# Quick Start

This notebook demonstrates how to use MARO's reinforcement learning (RL) toolkit to solve the container inventory management ([CIM](https://maro.readthedocs.io/en/latest/scenarios/container_inventory_management.html)) problem. It is formalized as a multi-agent reinforcement learning problem, where each port acts as a decision agent. The agents take actions independently, e.g., loading containers to vessels or discharging containers from vessels.   

## [State Shaper](https://maro.readthedocs.io/en/latest/key_components/rl_toolkit.html#shapers)

State shaper converts the environment observation to the model input state which includes temporal and spatial information.

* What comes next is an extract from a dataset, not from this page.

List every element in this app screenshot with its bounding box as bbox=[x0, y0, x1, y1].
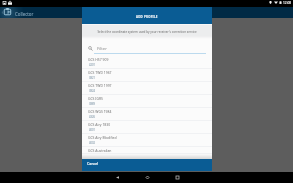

For this scenario, the model input state includes: 

- Temporal information, including the past week's information of ports and vessels, such as shortage on port and remaining space on vessel. 

- Spatial information, it including the related downstream port features.    

In [None]:
import numpy as np
from maro.rl import StateShaper


PORT_ATTRIBUTES = ["empty", "full", "on_shipper", "on_consignee", "booking", "shortage", "fulfillment"]
VESSEL_ATTRIBUTES = ["empty", "full", "remaining_space"]


class CIMStateShaper(StateShaper):
    def __init__(self, *, look_back, max_ports_downstream):
        super().__init__()
        self._look_back = look_back
        self._max_ports_downstream = max_ports_downstream
        self._dim = (look_back + 1) * (max_ports_downstream + 1) * len(PORT_ATTRIBUTES) + len(VESSEL_ATTRIBUTES)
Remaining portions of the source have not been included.